In 1942, when Patton flew over the deserts of California, Arizona and Nevada looking for a training site, he saw dry salt beds, flat valleys, steep gorges--and no humanity except for a handful of gas stations.
The United States had entered the war three months earlier when Japan bombed Pearl Harbor. In North Africa, British troops were on the brink of defeat. Patton’s orders were to train American troops in desert warfare.
He established a Desert Training Center that spanned 16,200 square miles in three states, but the bulk of the activity was in eastern California, from the Mexican border north through the Mojave Desert. Patton’s headquarters was based at what is now called Chiriaco Summit, an outpost 27 miles from Indio that houses the General Patton Memorial Museum.
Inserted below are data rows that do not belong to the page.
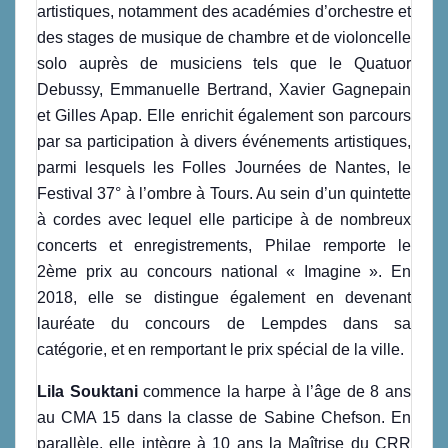
artistiques, notamment des académies d’orchestre et
des stages de musique de chambre et de violoncelle
solo auprès de musiciens tels que le Quatuor
Debussy, Emmanuelle Bertrand, Xavier Gagnepain
et Gilles Apap. Elle enrichit également son parcours
par sa participation à divers événements artistiques,
parmi lesquels les Folles Journées de Nantes, le
Festival 37° à l’ombre à Tours. Au sein d’un quintette
à cordes avec lequel elle participe à de nombreux
concerts et enregistrements, Philae remporte le
2ème prix au concours national « Imagine ». En
2018, elle se distingue également en devenant
lauréate du concours de Lempdes dans sa
catégorie, et en remportant le prix spécial de la ville.
Lila Souktani
commence la harpe à l’âge de 8 ans
au CMA 15 dans la classe de Sabine Chefson. En
parallèle, elle intègre à 10 ans la Maîtrise du CRR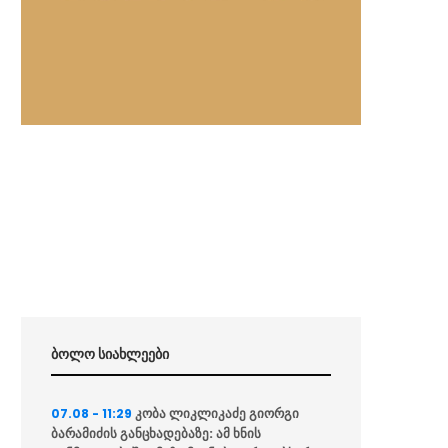
ბოლო სიახლეები
კობა ლიკლიკაძე გიორგი
07.08 - 11:29
ბარამიძის განცხადებაზე: ამ ხნის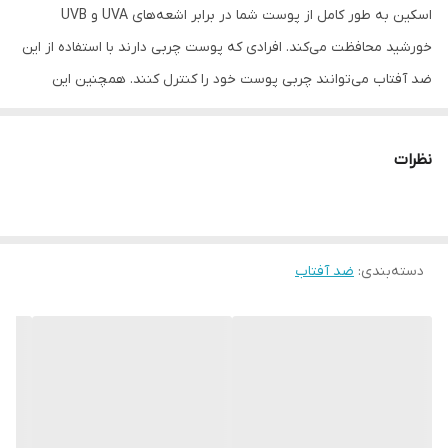
اسکین به طور کامل از پوست شما در برابر اشعه‌های UVA و UVB
خورشید محافظت می‌کند. افرادی که پوست چربی دارند با استفاده از این
ضد آفتاب می‌توانند چربی پوست خود را کنترل کنند. همچنین این
محصول به دلیل خواص آنتی باکتریال و آنتی اکسیدانی که دارد منجر به
کنترل جوش و آکنه‌های صورت می‌شود. با استفاده منظم از این کرم
نظرات
می‌توانید پوست خود را از عارضه‌های خطرناکی مانند سرطان پوست در
امان نگه دارید. در واقع، اگر پوست به صورت مستقیم در معرض اشعه
فرابنفش قرار بگیرد احتمال ابتلا به سرطان به صورت چشمگیری افزایش
دسته‌بندی
:
ضد آفتاب
می‌یابد. بنابراین با کمک این ضد آفتاب، هم چربی پوست و هم آکنه‌های
آن کنترل می‌شود و هم بافت پوست نیز در برابر اشعه‌های مضر
محافظت خواهد شد.
ترکیبات موثر:
عصاره دانه انگور
عصاره دانه میوه انگور دارای آنتی اکسیدانی با نام الیگومریک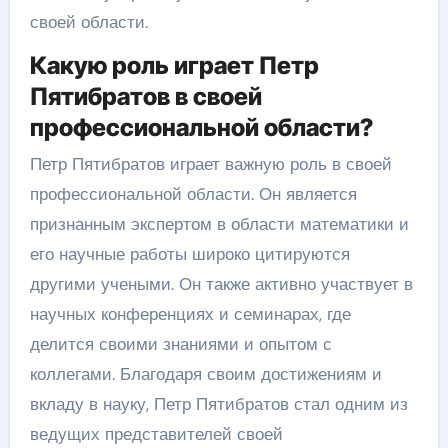
своей области.
Какую роль играет Петр
Пятибратов в своей
профессиональной области?
Петр Пятибратов играет важную роль в своей
профессиональной области. Он является
признанным экспертом в области математики и
его научные работы широко цитируются
другими учеными. Он также активно участвует в
научных конференциях и семинарах, где
делится своими знаниями и опытом с
коллегами. Благодаря своим достижениям и
вкладу в науку, Петр Пятибратов стал одним из
ведущих представителей своей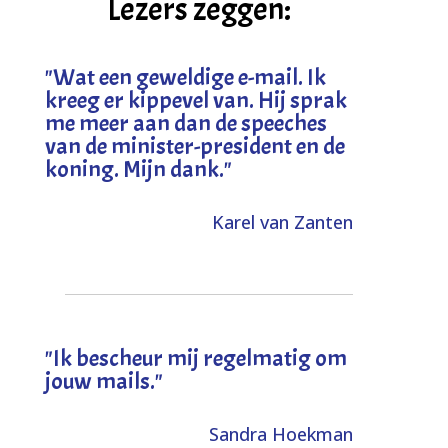
Lezers zeggen:
"
Wat een geweldige e-mail. Ik
kreeg er kippevel van. Hij sprak
me meer aan dan de speeches
van de minister-president en de
koning. Mijn dank
."
Karel van Zanten
"Ik bescheur mij regelmatig om
jouw mails."
Sandra Hoekman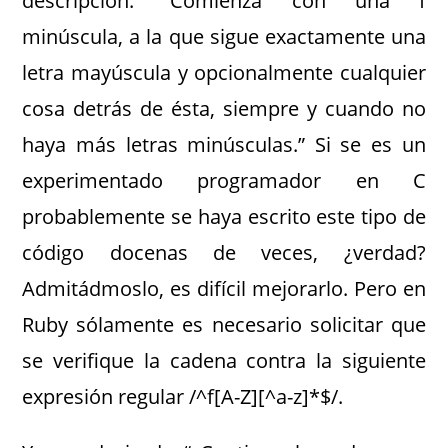
descripción: “Comienza con una f
minúscula, a la que sigue exactamente una
letra mayúscula y opcionalmente cualquier
cosa detrás de ésta, siempre y cuando no
haya más letras minúsculas.” Si se es un
experimentado programador en C
probablemente se haya escrito este tipo de
código docenas de veces, ¿verdad?
Admitádmoslo, es difícil mejorarlo. Pero en
Ruby sólamente es necesario solicitar que
se verifique la cadena contra la siguiente
expresión regular /^f[A-Z][^a-z]*$/.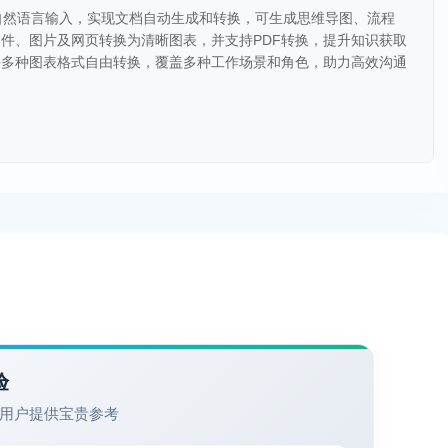
通过自然语言输入，实现文档自动生成和转换，可生成思维导图、流程
件、图片及网页转换为清晰图表，并支持PDF转换，提升知识获取
持多种图表格式自由转换，覆盖多种工作场景和角色，助力高效沟通
验
用户提供宝贵参考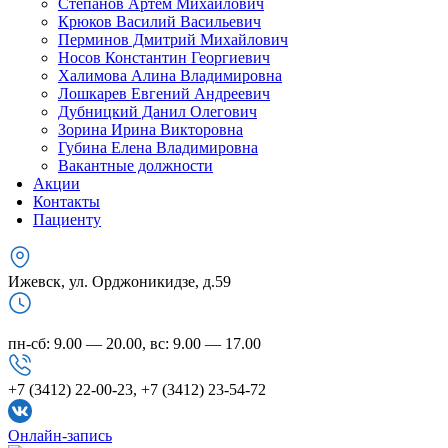
Степанов Артем Михайлович
Крюков Василий Васильевич
Перминов Дмитрий Михайлович
Носов Константин Георгиевич
Халимова Алина Владимировна
Лошкарев Евгений Андреевич
Дубницкий Данил Олегович
Зорина Ирина Викторовна
Губина Елена Владимировна
Вакантные должности
Акции
Контакты
Пациенту
Ижевск, ул. Орджоникидзе, д.59
пн-сб: 9.00 — 20.00, вс: 9.00 — 17.00
+7 (3412) 22-00-23, +7 (3412) 23-54-72
Онлайн-запись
More than 1 million soldiers passed through the training center, the largest in world history, before it closed in May 1944. Those soldiers planted land mines and fired mortars, and when they left, some explosives remained buried in the isolated terrain the troops called “the land that God forgot.”
“People are always asking me, ‘Is the government negligent for leaving these things?’ ” Anderson said. “I say you have to consider the times. They were training as fast as they could and didn’t keep precise records. Now it’s half a century later and a lot of territory.”
Many explosives have turned up on the vast tracts maintained by the U.S. Bureau of Land Management. John Blachley, chief ranger with the bureau’s Palm Springs office, says that his staff has been alarmed to find people using exposed mines in the desert for target practice.
“They like to make them explode,” Blachley said. “And you know when they shot at it they had no way of knowing whether it was a practice mine or one of the real mines that are out here. We’ve just been lucky. So far.”
Other people have carted home unexploded weapons as souvenirs.
“We keep finding everything from hand grenades to large bombs in people’s houses and garages,” Hall said. “Sometimes they’ve had them for years.”
Earlier this year in Beaumont, a woman sorting through her father’s belongings found 10 mortar rounds. All the ammunition was live.
“That family was there all those years, eating dinner, getting together for holidays,” Anderson said. “And then she finds what looks like 10 little bombs in the closet.”
Just how unpredictable and shattering explosives can be was brought home forcefully in May 1997 in Fontana. The owner of an auto wrecking firm had bought scrap metal from a practice range at Ft. Irwin, northeast of Barstow. The scrap tank mines had been cleared as inert.
But as an employee at the auto firm tried to cut the aluminum with a blowtorch, the mine exploded, killing one man and injuring two others. The Army Corps of Engineers spent three weeks cleaning up the debris. The safety officer for a subcontractor, who had been hired to check the scrap, was charged with second-degree murder and faces a trial next month in San Bernardino County.
The only other death in the past decade that officials can recall was that of a scrap metal collector who was killed while dismantling a bomb. The device, however, had been stolen from the Chocolate Mountain Gunnery Range near the Salton Sea and was not a buried weapon.
Although bombs are dropped almost daily on that range, warning signs do not deter determined “scrappers” who carry off bombs for scrap metal not knowing whether they may have picked up unexploded ammunition. “We’ll stop cars with a possible live bomb in the back seat,” Hall said.
Although the bombs used in current training are confined to well-marked areas, the whereabouts of World War II relics often remain a mystery.
“In most cases, these things were there for decades and there wasn’t a danger until someone went there,” said Del Greco of the Army Corps of Engineers clean-up project.
“But now as a larger number of people discover these devices, there’s the potential. The question becomes: ‘How long are we as a society willing to wait?’ This won’t make headlines until after there’s a disaster.”